### ENTRIES SHOWN
━━━━

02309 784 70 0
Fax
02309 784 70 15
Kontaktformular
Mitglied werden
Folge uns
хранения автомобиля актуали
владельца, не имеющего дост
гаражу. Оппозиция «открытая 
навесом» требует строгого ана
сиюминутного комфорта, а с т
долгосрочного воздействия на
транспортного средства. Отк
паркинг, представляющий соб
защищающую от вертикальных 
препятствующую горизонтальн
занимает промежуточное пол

━━━━

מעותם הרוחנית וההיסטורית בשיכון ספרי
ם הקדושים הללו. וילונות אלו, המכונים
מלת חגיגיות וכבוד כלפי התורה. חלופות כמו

━━━━

### TASK INSTRUCTIONS
Return, unchanged, the run of lines above that opens with the line containing "מעותם הרוחנית וההיסטורית בשיכון ספרי" and closes with the line containing "מלת חגיגיות וכבוד כלפי התורה. חלופות כמו". Include both.

### SOLUTION TO THIS TASK
מעותם הרוחנית וההיסטורית בשיכון ספרי
ם הקדושים הללו. וילונות אלו, המכונים
מלת חגיגיות וכבוד כלפי התורה. חלופות כמו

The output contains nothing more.